When we sketch a line in the plane , we say that we can label every point on this line by a real number , and for every real number there exists only a point on the line which can be labeled by this number . This – as I think – is the reason which we consider the plane as $\mathbb{R}^2$.
but I have never seen a proof for this fact . so my question is , How to prove this ?
I think that this can be proved by constructing a bijection ( or showing that such bijection exist without giving it explicitly ) from the Reals to the set of points of line .
So , Can we show that such bijection exist ?
If not , How did mathematicians know that reals express lines in the plane without gaps ?! in the case of the lack of such proof , there is a possibility that there are gaps in our line line when we express it by real numbers.
Added:
to make the question clearer , We say the plane is $\mathbb{R}^2$ and so we we assume that there is a correspondence between $\mathbb{R}$ and the set of points of the $x$-axis and two sets have this correspondence if there is a bijective between them , so we have to find such bijective , otherwise , why not to say that there is a correspondence between the line and a proper subset $A$ such that there is not bijective from $A$ into $\mathbb{R}$ ( and so there is no correspondence between the line and $\mathbb{R}$) ?
Best Answer
In mathematics, we normally describe a line as, for example, the set of points $\{(x,2x+1):x\in\mathbb R\}$:
Then the function $\phi:x\mapsto(x,2x+1)$ is an easy bijection between the line and $\mathbb R$.

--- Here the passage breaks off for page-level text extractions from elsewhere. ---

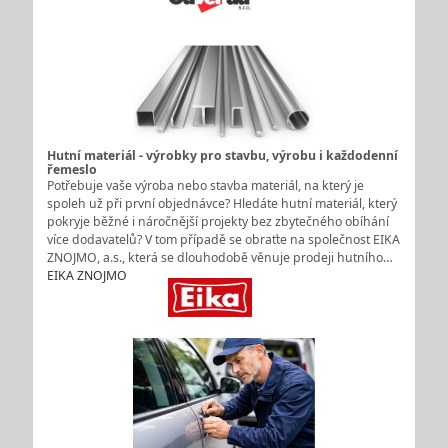
Hutní materiál - výrobky pro stavbu, výrobu i každodenní
řemeslo
Potřebuje vaše výroba nebo stavba materiál, na který je
spoleh už při první objednávce? Hledáte hutní materiál, který
pokryje běžné i náročnější projekty bez zbytečného obíhání
více dodavatelů? V tom případě se obraťte na společnost EIKA
ZNOJMO, a.s., která se dlouhodobě věnuje prodeji hutního…
EIKA ZNOJMO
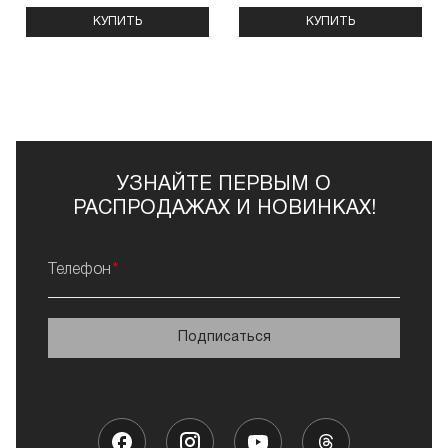
КУПИТЬ
КУПИТЬ
УЗНАЙТЕ ПЕРВЫМ О
РАСПРОДАЖАХ И НОВИНКАХ!
Телефон
Подписаться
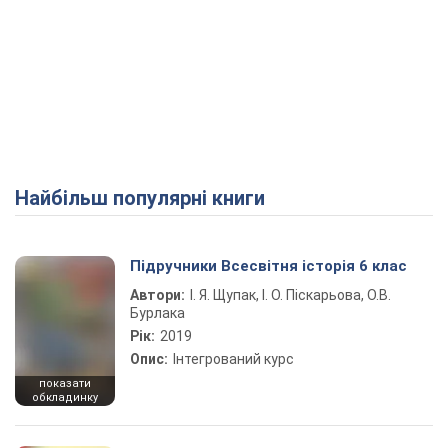
Найбільш популярні книги
Підручники Всесвітня історія 6 клас
Автори:
І. Я. Щупак, І. О. Піскарьова, О.В.
Бурлака
Рік:
2019
Опис:
Інтегрований курс
показати
обкладинку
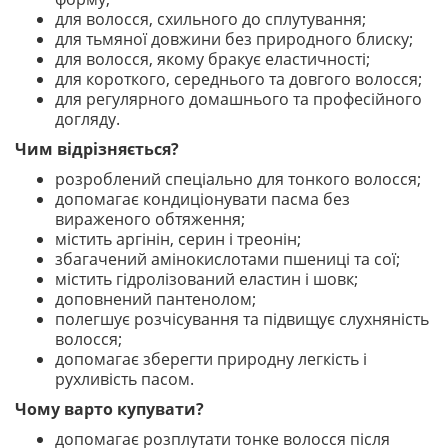
для волосся, схильного до сплутування;
для тьмяної довжини без природного блиску;
для волосся, якому бракує еластичності;
для короткого, середнього та довгого волосся;
для регулярного домашнього та професійного
догляду.
Чим відрізняється?
розроблений спеціально для тонкого волосся;
допомагає кондиціонувати пасма без
вираженого обтяження;
містить аргінін, серин і треонін;
збагачений амінокислотами пшениці та сої;
містить гідролізований еластин і шовк;
доповнений пантенолом;
полегшує розчісування та підвищує слухняність
волосся;
допомагає зберегти природну легкість і
рухливість пасом.
Чому варто купувати?
допомагає розплутати тонке волосся після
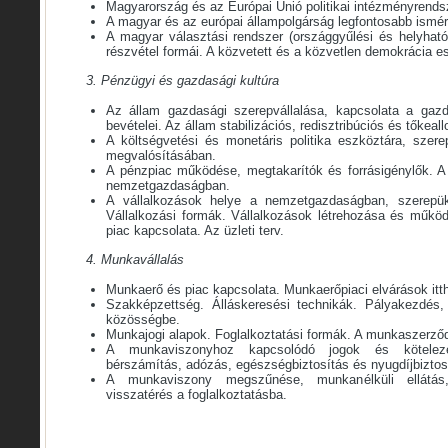
Magyarország és az Európai Unió politikai intézményrends
A magyar és az európai állampolgárság legfontosabb ismér
A magyar választási rendszer (országgyűlési és helyhatós
részvétel formái. A közvetett és a közvetlen demokrácia e
3. Pénzügyi és gazdasági kultúra
Az állam gazdasági szerepvállalása, kapcsolata a gazd
bevételei. Az állam stabilizációs, redisztribúciós és tőkeall
A költségvetési és monetáris politika eszköztára, szere
megvalósításában.
A pénzpiac működése, megtakarítók és forrásigénylők. A
nemzetgazdaságban.
A vállalkozások helye a nemzetgazdaságban, szerep
Vállalkozási formák. Vállalkozások létrehozása és működ
piac kapcsolata. Az üzleti terv.
4. Munkavállalás
Munkaerő és piac kapcsolata. Munkaerőpiaci elvárások itth
Szakképzettség. Álláskeresési technikák. Pályakezdés,
közösségbe.
Munkajogi alapok. Foglalkoztatási formák. A munkaszerződ
A munkaviszonyhoz kapcsolódó jogok és köteleze
bérszámítás, adózás, egészségbiztosítás és nyugdíjbiztosí
A munkaviszony megszűnése, munkanélküli ellátás,
visszatérés a foglalkoztatásba.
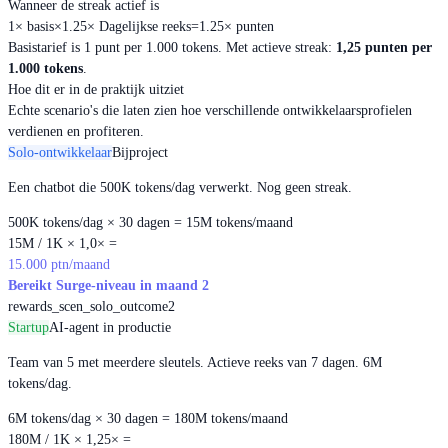
Wanneer de streak actief is
1×
basis
×
1.25×
Dagelijkse reeks
=
1.25×
punten
Basistarief is 1 punt per 1.000 tokens. Met actieve streak:
1,25 punten per
1.000 tokens
.
Hoe dit er in de praktijk uitziet
Echte scenario's die laten zien hoe verschillende ontwikkelaarsprofielen
verdienen en profiteren.
Solo-ontwikkelaar
Bijproject
Een chatbot die 500K tokens/dag verwerkt. Nog geen streak.
500K tokens/dag × 30 dagen = 15M tokens/maand
15M / 1K × 1,0× =
15.000 ptn/maand
Bereikt Surge-niveau in maand 2
rewards_scen_solo_outcome2
Startup
AI-agent in productie
Team van 5 met meerdere sleutels. Actieve reeks van 7 dagen. 6M
tokens/dag.
6M tokens/dag × 30 dagen = 180M tokens/maand
180M / 1K × 1,25× =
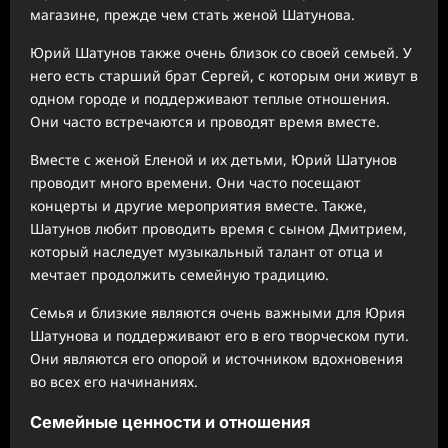
магазине, прежде чем стать женой Шатунова.
Юрий Шатунов также очень близок со своей семьей. У
него есть старший брат Сергей, с которым они живут в
одном городе и поддерживают теплые отношения.
Они часто встречаются и проводят время вместе.
Вместе с женой Еленой и их детьми, Юрий Шатунов
проводит много времени. Они часто посещают
концерты и другие мероприятия вместе. Также,
Шатунов любит проводить время с сыном Дмитрием,
который наследует музыкальный талант от отца и
мечтает продолжить семейную традицию.
Семья и близкие являются очень важными для Юрия
Шатунова и поддерживают его в его творческом пути.
Они являются его опорой и источником вдохновения
во всех его начинаниях.
Семейные ценности и отношения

But what if we defined it as the set of points $\{(x,2x+1):\mathbb Q\}$ instead? Then it would be in bijection with $\mathbb Q$ instead. So what would it look like then?

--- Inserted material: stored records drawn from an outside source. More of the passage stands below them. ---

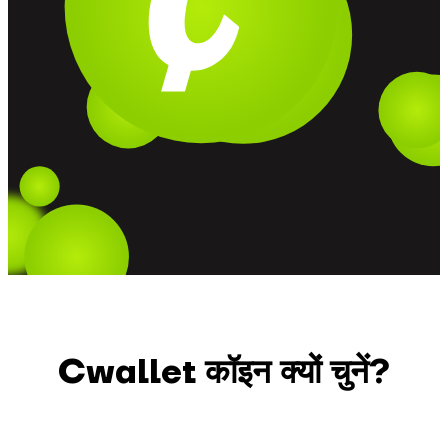
Cwallet कॉइन क्यों चुनें?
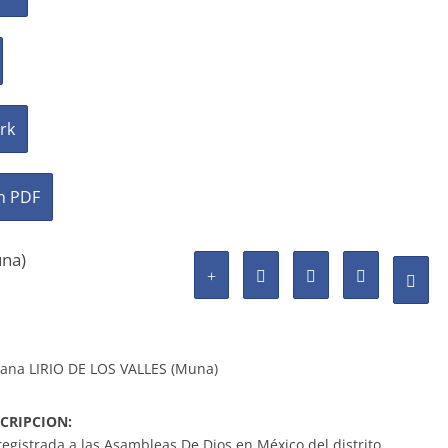
rk
in PDF
una)
tiana LIRIO DE LOS VALLES (Muna)
CRIPCION:
 registrada a las Asambleas De Dios en México del distrito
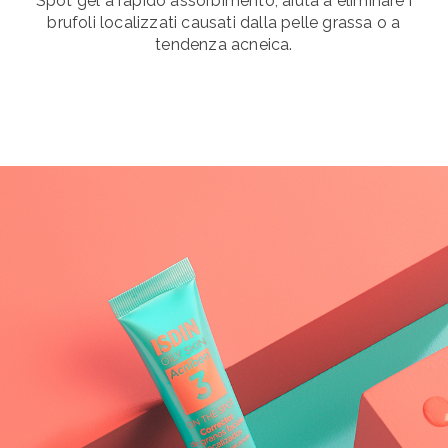
Spot gel a rapido assorbimento, aiuta a eliminare i
brufoli localizzati causati dalla pelle grassa o a
tendenza acneica.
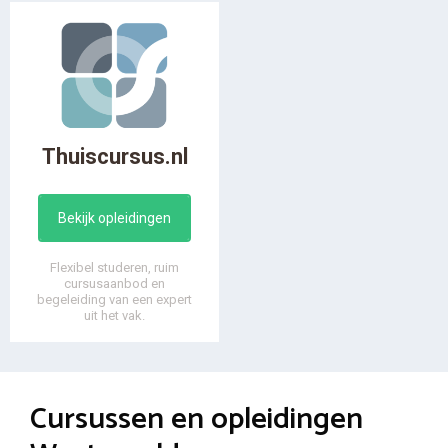
Thuiscursus.nl
Bekijk opleidingen
Flexibel studeren, ruim
cursusaanbod en
begeleiding van een expert
uit het vak.
Cursussen en opleidingen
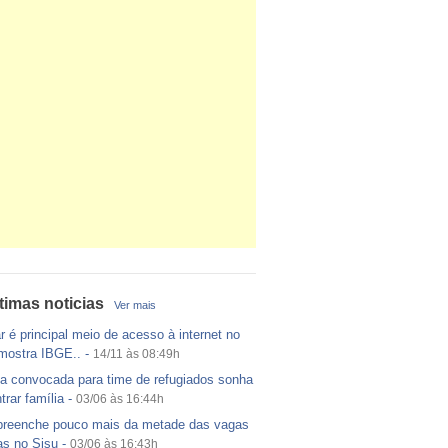
timas noticias
Ver mais
r é principal meio de acesso à internet no
 mostra IBGE..
-
14/11 às 08:49h
a convocada para time de refugiados sonha
trar família
-
03/06 às 16:44h
reenche pouco mais da metade das vagas
as no Sisu
-
03/06 às 16:43h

Oh. It's the same. The rational numbers form a dense set (for any rational numbers $x,y$ there is a rational number between them (e.g., $\frac{x+y}2$), so they do 'fill in' space in some way. But we would then be introducing more problems, such as:
The function $x^2-2$ would have no zeroes. That certainly doesn't coincide with our intuition from looking at the graph:
In addition, the function defined by taking
$$ f(x)=\begin{cases}0&x^2<2\\1&x^2>2\end{cases} $$
would be continuous! In order to get round these, we introduce the real numbers, which are complete in the sense that any Cauchy sequence - i.e., any sequence that you would intuitively expect to converge to a value - does in fact converge.

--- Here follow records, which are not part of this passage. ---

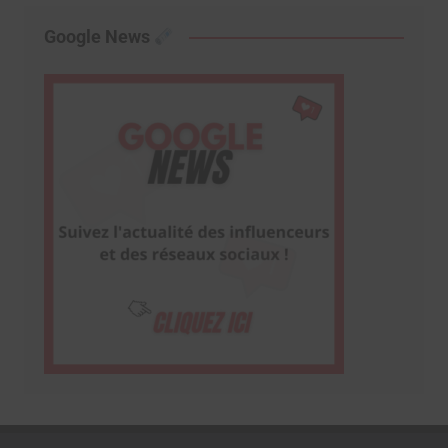
Google News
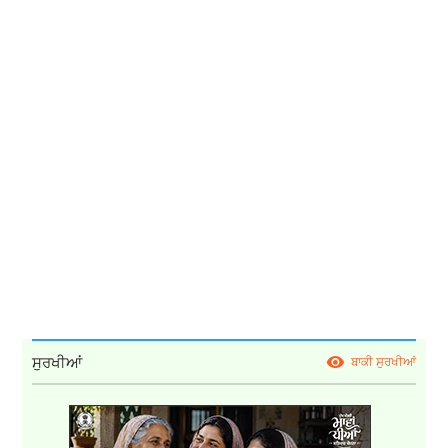
ਸੁਰਖੀਆਂ
ਬਾਕੀ ਸੁਰਖੀਆਂ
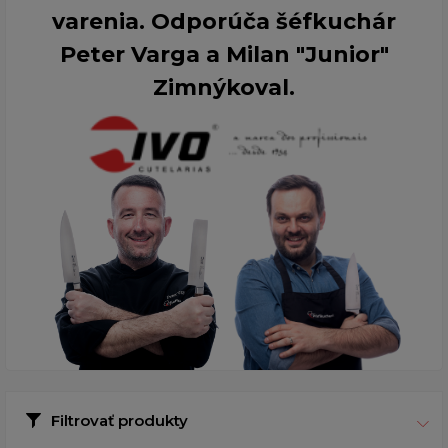
varenia. Odporúča šéfkuchár
Peter Varga a Milan "Junior"
Zimnýkoval.
Filtrovať produkty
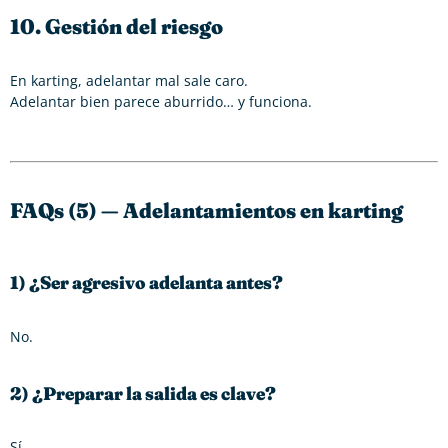
10. Gestión del riesgo
En karting, adelantar mal sale caro.
Adelantar bien parece aburrido… y funciona.
FAQs (5) — Adelantamientos en karting
1) ¿Ser agresivo adelanta antes?
No.
2) ¿Preparar la salida es clave?
Sí.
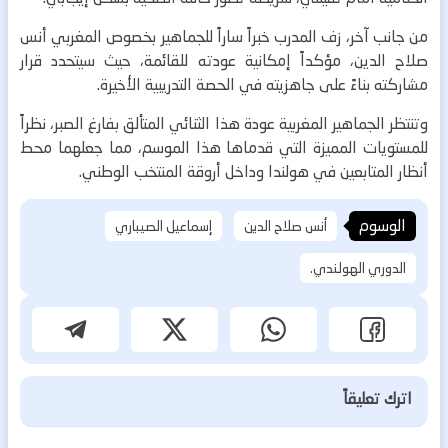
من جانب آخر، زف المدرب خبراً ساراً للجماهير بخصوص المغربي أنس
صلاح الدين، مؤكداً إمكانية عودته للقائمة، حيث سيتحدد قرار
مشاركته بناءً على جاهزيته في الحصة التدريبية الأخيرة.
وتنتظر الجماهير المغربية عودة هذا الثنائي المتألق بفارغ الصبر، نظراً
للمستويات المميزة التي قدماها هذا الموسم، مما جعلهما محط
أنظار المتابعين في هولندا وداخل أروقة المنتخب الوطني.
الوسوم
أنس صلاح الدين
إسماعيل الصيباري
الدوري الهولندي.
اترك تعليقاً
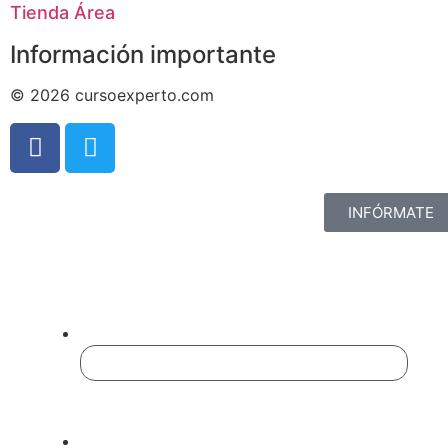
Tienda Área
Información importante
© 2026 cursoexperto.com
INFÓRMATE
Completa El Formulario
Para Ampliar Información:
URL
Este campo es un campo de validación y
debe quedar sin cambios.
Nombre
*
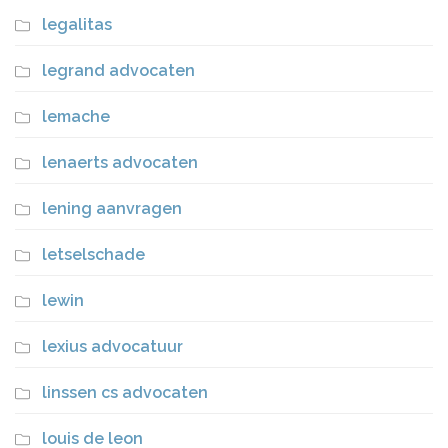
legalitas
legrand advocaten
lemache
lenaerts advocaten
lening aanvragen
letselschade
lewin
lexius advocatuur
linssen cs advocaten
louis de leon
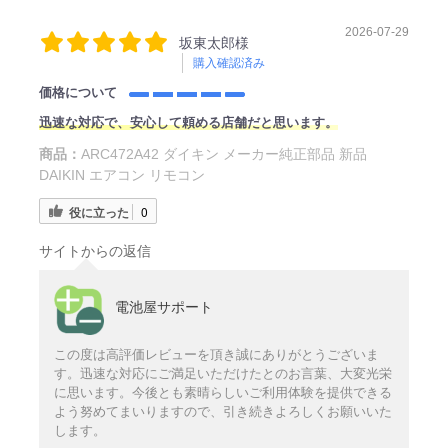
2026-07-29
坂東太郎様
購入確認済み
価格について
迅速な対応で、安心して頼める店舗だと思います。
商品：
ARC472A42 ダイキン メーカー純正部品 新品
DAIKIN エアコン リモコン
役に立った
0
サイトからの返信
電池屋サポート
この度は高評価レビューを頂き誠にありがとうございま
す。迅速な対応にご満足いただけたとのお言葉、大変光栄
に思います。今後とも素晴らしいご利用体験を提供できる
よう努めてまいりますので、引き続きよろしくお願いいた
します。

Note that we could have used the algebraic numbers or some other countable set instead of the rational numbers, but would have run into similar problems. We could even use the definable numbers, which are a countable set: in that case, we wouldn't be able to construct these sorts of counterexamples to our intuition, as we could turn them into definitions of undefinable numbers; however, the definition of the real numbers isn't that hard, and it's what mathematicians are used to, and it allows us to prove lots of beautiful results, so that's what we use.
For a discussion on the use of real numbers in the form of a dialogue, see here. I'll just give the closing line.
Mathematician: So, finally, we arrive at the following justification for real numbers. 1. We must go further than just the rationals. 2. When we do so we introduce certain procedures that give us new numbers. 3. Formalizing these, we end up with the monotone-sequences axiom, or something equivalent to it. 4. This axiom is not as precise as it seems, since the notion of an arbitrary monotone sequence, even of rationals, is not precise. 5. There is no need to make it precise, because we know how to reason in terms of arbitrary sequences. 6. That allows us to define the real numbers we have a use for, even if it gives us a lot of junk as well. 7. In fact, we don't really know what junk it does give us, and it's not even clear that it makes sense to ask.